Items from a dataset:
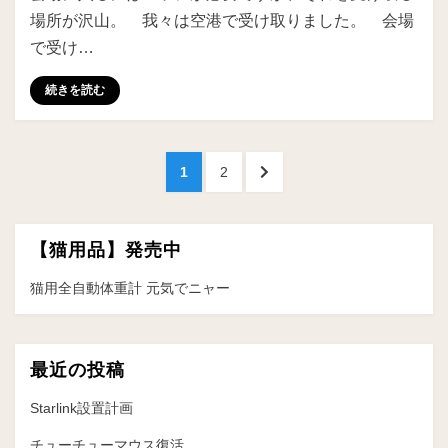
場所が沢山。 我々は空港で受け取りました。 会場
で受け…
続きを読む
投
ペ
ペ
次
1
2
稿
ー
ー
の
ジ
ジ
ペ
の
ー
【猫用品】発売中
ペ
ジ
へ
猫用全自動体重計 元気でニャー
ー
ジ
送
最近の投稿
り
Starlink設置計画
チューチューマウス復活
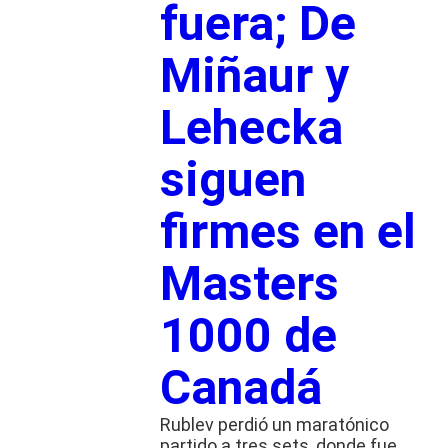
fuera; De
Miñaur y
Lehecka
siguen
firmes en el
Masters
1000 de
Canadá
Rublev perdió un maratónico
partido a tres sets, donde fue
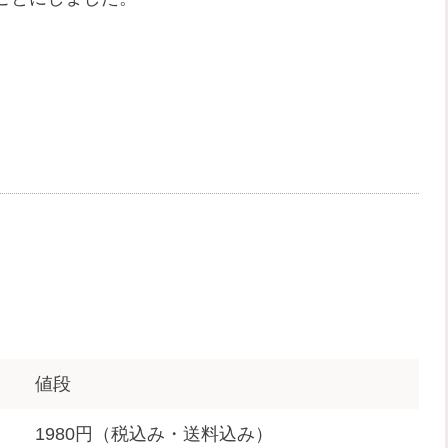
値段
1980円（税込み・送料込み）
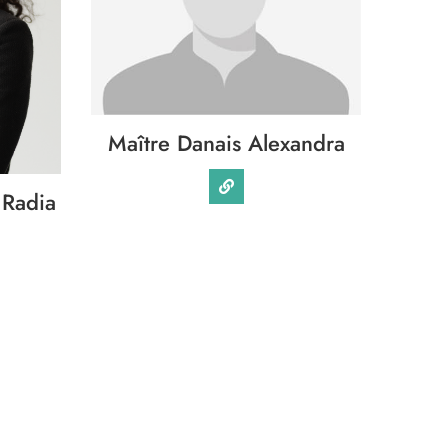
Maître Danais Alexandra
 Radia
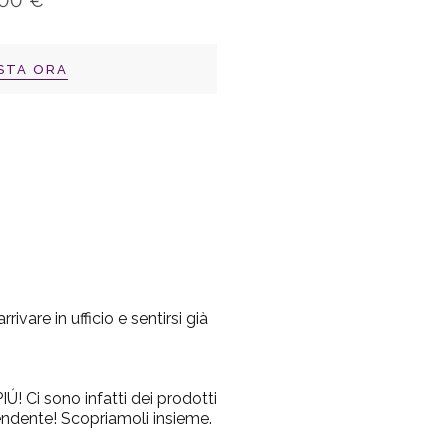
,00 €
STA ORA
ivare in ufficio e sentirsi già
Ú! Ci sono infatti dei prodotti
endente! Scopriamoli insieme.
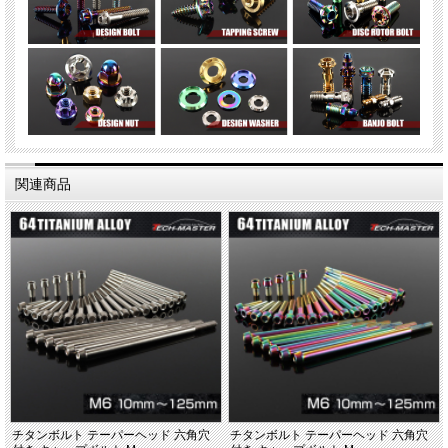
関連商品
チタンボルト テーパーヘッド 六角穴
チタンボルト テーパーヘッド 六角穴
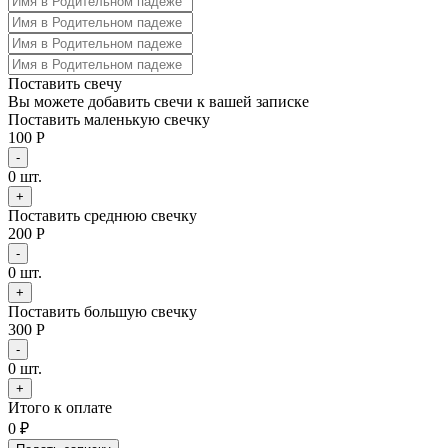
Поставить свечу
Вы можете добавить свечи к вашей записке
Поставить маленькую свечку
100 Р
-
0
шт.
+
Поставить среднюю свечку
200 Р
-
0
шт.
+
Поставить большую свечку
300 Р
-
0
шт.
+
Итого к оплате
0
₽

● Assigned task:
Transcribe all records verbatim and omit each image.

● Reply:
場所が沢山。 我々は空港で受け取りました。 会場
で受け…
続きを読む
投
ペ
ペ
次
1
2
稿
ー
ー
の
ジ
ジ
ペ
の
ー
【猫用品】発売中
ペ
ジ
へ
猫用全自動体重計 元気でニャー
ー
ジ
送
最近の投稿
り
Starlink設置計画
チューチューマウス復活
fuera; De
Miñaur y
Lehecka
siguen
firmes en el
Masters
1000 de
Canadá
Rublev perdió un maratónico
partido a tres sets, donde fue
値段
1980円（税込み・送料込み）
Maître Danais Alexandra
 Radia
,00 €
STA ORA
ivare in ufficio e sentirsi già
Ú! Ci sono infatti dei prodotti
endente! Scopriamoli insieme.
関連商品
チタンボルト テーパーヘッド 六角穴
チタンボルト テーパーヘッド 六角穴
Поставить свечу
Вы можете добавить свечи к вашей записке
Поставить маленькую свечку
100 Р
-
0
шт.
+
Поставить среднюю свечку
200 Р
-
0
шт.
+
Поставить большую свечку
300 Р
-
0
шт.
+
Итого к оплате
0
₽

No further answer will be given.